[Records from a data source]
= Beginning of Section =
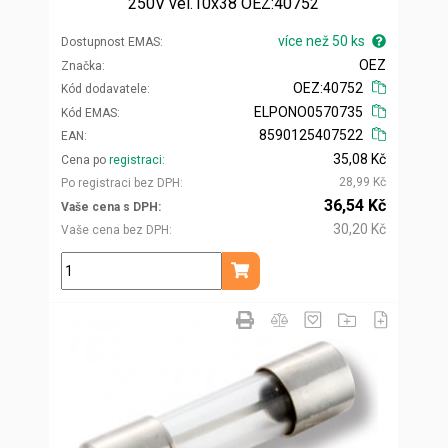
250V vel.10x38 OEZ:40752
více než 50 ks
Dostupnost EMAS
OEZ
Značka
OEZ:40752
Kód dodavatele
ELPONO0570735
Kód EMAS
8590125407522
EAN
35,08 Kč
Cena po
registraci
28,99 Kč
Po registraci bez DPH
36,54 Kč
Vaše cena s DPH
30,20 Kč
Vaše cena bez DPH
ks
Přidat do košíku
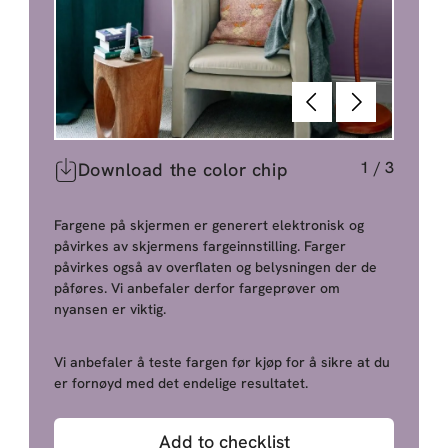
Tilbake
Neste
1
/
3
Download the color chip
Fargene på skjermen er generert elektronisk og
påvirkes av skjermens fargeinnstilling. Farger
påvirkes også av overflaten og belysningen der de
påføres. Vi anbefaler derfor fargeprøver om
nyansen er viktig.
Vi anbefaler å teste fargen før kjøp for å sikre at du
er fornøyd med det endelige resultatet.
Add to checklist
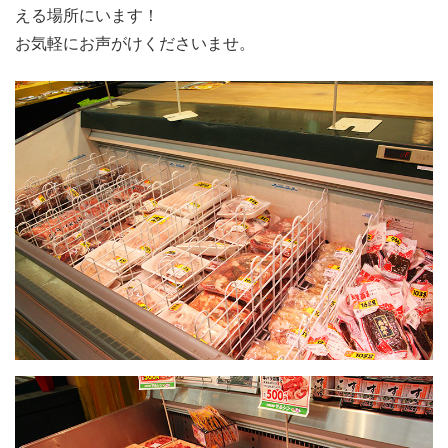
える場所にいます！
お気軽にお声がけくださいませ。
= End of Section =
◆ **Activity**
All of the data should be returned word for word, with each picture left out.

◆ **Response to the exercise**
250V vel.10x38 OEZ:40752
více než 50 ks
Dostupnost EMAS
OEZ
Značka
OEZ:40752
Kód dodavatele
ELPONO0570735
Kód EMAS
8590125407522
EAN
35,08 Kč
Cena po
registraci
28,99 Kč
Po registraci bez DPH
36,54 Kč
Vaše cena s DPH
30,20 Kč
Vaše cena bez DPH
ks
Přidat do košíku
Tilbake
Neste
1
/
3
Download the color chip
Fargene på skjermen er generert elektronisk og
påvirkes av skjermens fargeinnstilling. Farger
påvirkes også av overflaten og belysningen der de
påføres. Vi anbefaler derfor fargeprøver om
nyansen er viktig.
Vi anbefaler å teste fargen før kjøp for å sikre at du
er fornøyd med det endelige resultatet.
Add to checklist
える場所にいます！
お気軽にお声がけくださいませ。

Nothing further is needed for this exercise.